A côté, les Français ont découvert un groupe électrogène, un bulldozer et une pelle mécanique de la société française Sogea-Satom, qui construit des routes dans le nord du Mali. Grâce à ces engins volés, les combattants d’Aqmi enterraient leurs véhicules ou creusaient des galeries pour se cacher des avions Breguet Atlantic qui survolaient la zone. Aujourd’hui, ce sont les drones Predator et les Harfang français basés à Niamey, au Niger voisin, qui survolent le massif des Iforas pour identifier les cibles. Des avions sans pilote, capables de voler pendant des heures à basse altitude, qui envoient en direct les images filmées par leurs caméras aux unités combattantes déployées sur le terrain. Ce sont elles qui ont permis de déceler la présence de groupes d’Aqmi dans la vallée d’Ametetai. « Les commandos français ont aussi prélevé des échantillons d’ADN sur le cadavre d’Abou Zeid », affirme Abdelnasser. D’où l’annonce par un journal algérien de la mort du chef terroriste. Car Paris a demandé à Alger un échantillon de son ADN, que les autorités algériennes ont prélevé chez des membres de sa famille. Depuis, la mort d’Abou Zeid apparaît quasi certaine, même si un djihadiste d’Aqmi, anonyme, affirme qu’il « n’a pas été tué » par les Tchadiens, qui étaient, selon lui, à 80 kilomètres de là, mais par un bombardement d’avions français.

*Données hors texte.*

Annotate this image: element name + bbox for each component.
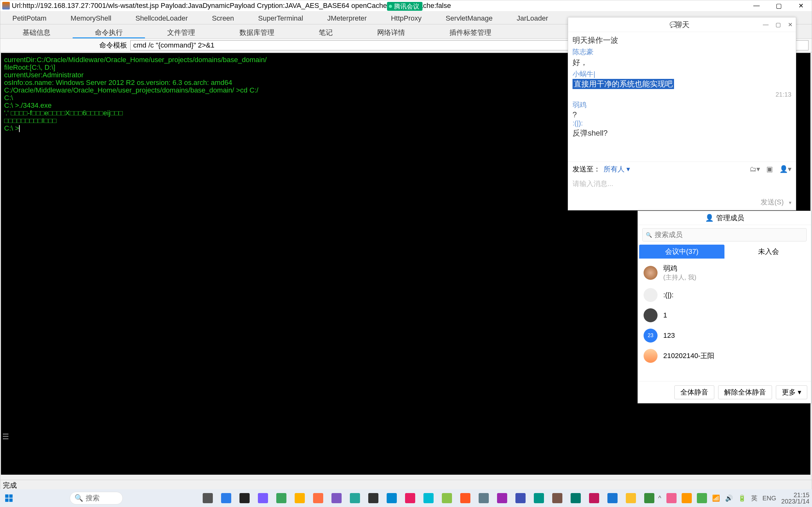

Une façon de « légitimer » la mort de l’émir face à des avions et non pas au sol contre d’autres Africains, ce qui est moins glorieux dans la chanson de geste djihadiste diffusée sur Internet. Restent les otages, qui n’étaient apparemment pas avec Abou Zeid. Ce sont eux que cherchent les soldats français, guidés par des Touareg ralliés qui connaissent ce massif des Iforas comme leur poche. Reste aussi le second grand émir du Sahara, Mokhtar Belmokhtar, qui détient deux otages français. Le président tchadien affirme que ses troupes l’ont également tué, dans la même zone. Cela signifierait que les deux émirs s’étaient réconciliés, ce qui paraît peu probable. Le fief de Belmokhtar est plutôt dans la région de Gao. Il donnait ses rendez-vous à 70 kilomètres de cette grande ville de l’est du Mali, près du village de Ber, sur la rive du fleuve Niger. Pour fuir les soldats français, serait-il monté au nord se cacher dans le massif des Iforas ? Dans ce cas, s’il n’est pas déjà mort, sa survie risque d’être de courte durée, car ce repaire de djihadistes n’est plus inexpugnable. Mais comment savoir si les gardiens des otages, qui, privés de chef, pourraient donc les libérer, veulent prendre le risque d’affronter les troupes françaises ou les soldats tchadiens ?Point final

Source:Paris Match.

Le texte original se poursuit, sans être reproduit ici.